--- Exercise aim ---
All of the data should be restated word for word, with the pictures omitted.

--- Stored items ---
━━━━
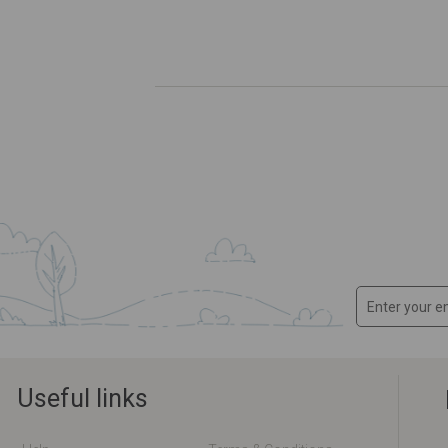
Useful links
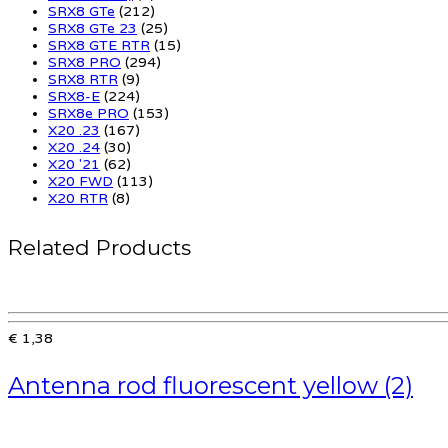
SRX8 GTe
(212)
SRX8 GTe 23
(25)
SRX8 GTE RTR
(15)
SRX8 PRO
(294)
SRX8 RTR
(9)
SRX8-E
(224)
SRX8e PRO
(153)
X20 .23
(167)
X20 .24
(30)
X20 '21
(62)
X20 FWD
(113)
X20 RTR
(8)
Related Products
€ 1,38
Antenna rod fluorescent yellow (2)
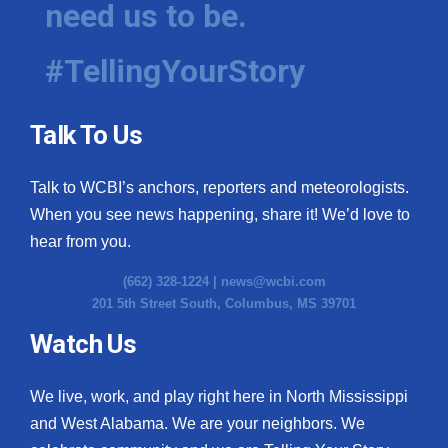
need us to be.
WCBI Medical Expert
#TellingYourStory
Hosford Legal Line
Talk To Us
Find A Job
Talk to WCBI’s anchors, reporters and meteorologists.
CHANNELS
When you see news happening, share it! We’d love to
WCBI Channel Updates
hear from you.
(662) 328-1224 |
news@wcbi.com
CBSN Livefeed
201 5th Street South, Columbus, MS 39701
My MS
Watch Us
Fox 4
We live, work, and play right here in North Mississippi
and West Alabama. We are your neighbors. We
WCBI – LP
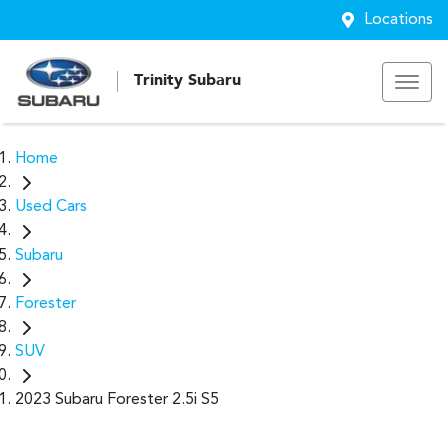
Locations
Trinity Subaru
Home
Used Cars
Subaru
Forester
SUV
2023 Subaru Forester 2.5i S5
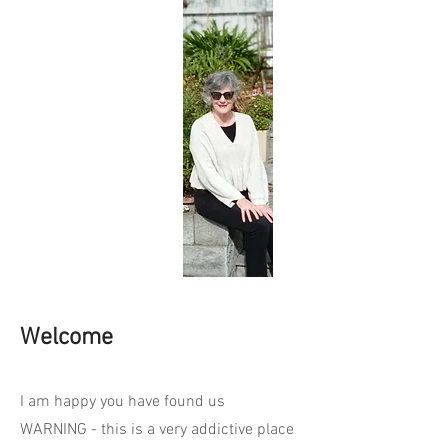
Welcome
I am happy you have found us
WARNING - this is a very addictive place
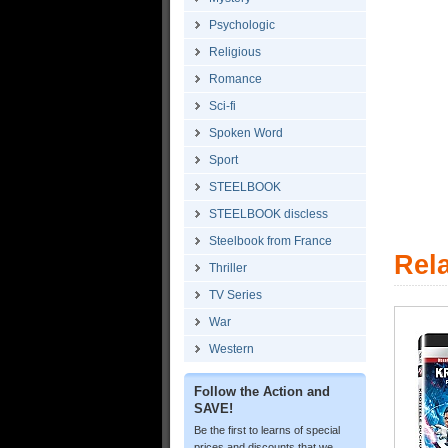
Psychologic
Religious
Romance
Sci-fi
Spoken Word
Sport
STEELBOOK
STEELBOOK discless
Steelbook from France
Rel
Thriller
TV Series
War
Western
Follow the Action and
SAVE!
Be the first to learns of special
prices and discounts that we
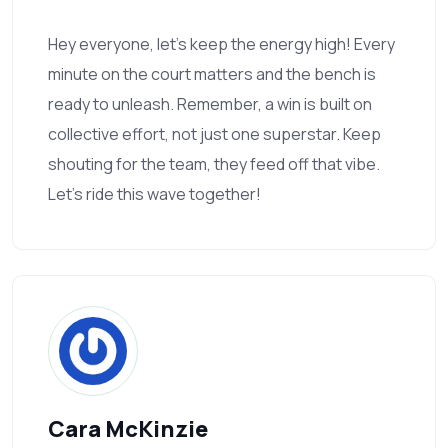
Hey everyone, let’s keep the energy high! Every
minute on the court matters and the bench is
ready to unleash. Remember, a win is built on
collective effort, not just one superstar. Keep
shouting for the team, they feed off that vibe.
Let’s ride this wave together!
Cara McKinzie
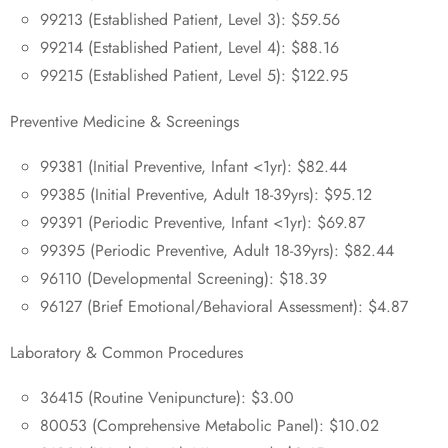
99213 (Established Patient, Level 3): $59.56
99214 (Established Patient, Level 4): $88.16
99215 (Established Patient, Level 5): $122.95
Preventive Medicine & Screenings
99381 (Initial Preventive, Infant <1yr): $82.44
99385 (Initial Preventive, Adult 18-39yrs): $95.12
99391 (Periodic Preventive, Infant <1yr): $69.87
99395 (Periodic Preventive, Adult 18-39yrs): $82.44
96110 (Developmental Screening): $18.39
96127 (Brief Emotional/Behavioral Assessment): $4.87
Laboratory & Common Procedures
36415 (Routine Venipuncture): $3.00
80053 (Comprehensive Metabolic Panel): $10.02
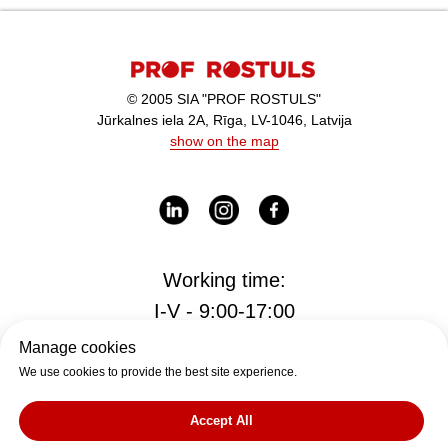
© 2005 SIA "PROF ROSTULS"
Jūrkalnes iela 2A, Rīga, LV-1046, Latvija
show on the map
Working time:
I-V - 9:00-17:00
Manage cookies
We use cookies to provide the best site experience.
Office
office@rostul.lv
Accept All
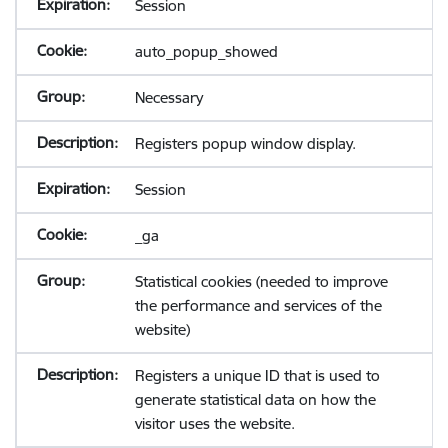
Session
auto_popup_showed
Necessary
Registers popup window display.
Session
_ga
Statistical cookies (needed to improve
the performance and services of the
website)
Registers a unique ID that is used to
generate statistical data on how the
visitor uses the website.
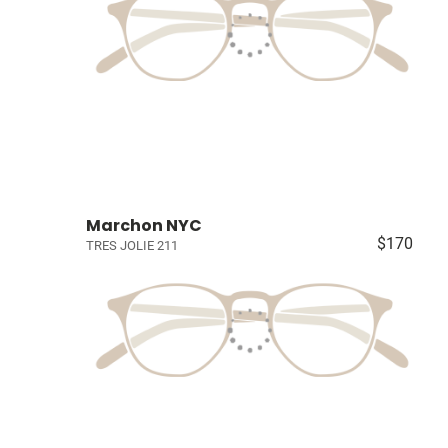
Marchon NYC
$170
TRES JOLIE 211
━━━━
--- Answer for the task ---
Useful links
SRX8 GTe
(212)
SRX8 GTe 23
(25)
SRX8 GTE RTR
(15)
SRX8 PRO
(294)
SRX8 RTR
(9)
SRX8-E
(224)
SRX8e PRO
(153)
X20 .23
(167)
X20 .24
(30)
X20 '21
(62)
X20 FWD
(113)
X20 RTR
(8)
Related Products
€ 1,38
Antenna rod fluorescent yellow (2)
need us to be.
WCBI Medical Expert
#TellingYourStory
Hosford Legal Line
Talk To Us
Find A Job
Talk to WCBI’s anchors, reporters and meteorologists.
CHANNELS
When you see news happening, share it! We’d love to
WCBI Channel Updates
hear from you.
(662) 328-1224 |
news@wcbi.com
CBSN Livefeed
201 5th Street South, Columbus, MS 39701
My MS
Watch Us
Fox 4
We live, work, and play right here in North Mississippi
and West Alabama. We are your neighbors. We
WCBI – LP
Locations
Trinity Subaru
Home
Used Cars
Subaru
Forester
SUV
2023 Subaru Forester 2.5i S5
Welcome
I am happy you have found us
WARNING - this is a very addictive place
Psychologic
Religious
Romance
Sci-fi
Spoken Word
Sport
STEELBOOK
STEELBOOK discless
Steelbook from France
Rel
Thriller
TV Series
War
Western
Follow the Action and
SAVE!
Be the first to learns of special
prices and discounts that we
Hey everyone, let’s keep the energy high! Every
minute on the court matters and the bench is
ready to unleash. Remember, a win is built on
collective effort, not just one superstar. Keep
shouting for the team, they feed off that vibe.
Let’s ride this wave together!
Cara McKinzie
99213 (Established Patient, Level 3): $59.56
99214 (Established Patient, Level 4): $88.16
99215 (Established Patient, Level 5): $122.95
Preventive Medicine & Screenings
99381 (Initial Preventive, Infant <1yr): $82.44
99385 (Initial Preventive, Adult 18-39yrs): $95.12
99391 (Periodic Preventive, Infant <1yr): $69.87
99395 (Periodic Preventive, Adult 18-39yrs): $82.44
96110 (Developmental Screening): $18.39
96127 (Brief Emotional/Behavioral Assessment): $4.87
Laboratory & Common Procedures
36415 (Routine Venipuncture): $3.00
80053 (Comprehensive Metabolic Panel): $10.02
© 2005 SIA "PROF ROSTULS"
Jūrkalnes iela 2A, Rīga, LV-1046, Latvija
show on the map
Working time:
I-V - 9:00-17:00
Manage cookies
We use cookies to provide the best site experience.
Office
office@rostul.lv
Accept All
Session
auto_popup_showed
Necessary
Registers popup window display.
Session
_ga
Statistical cookies (needed to improve
the performance and services of the
website)
Registers a unique ID that is used to
generate statistical data on how the
visitor uses the website.
Marchon NYC
$170
TRES JOLIE 211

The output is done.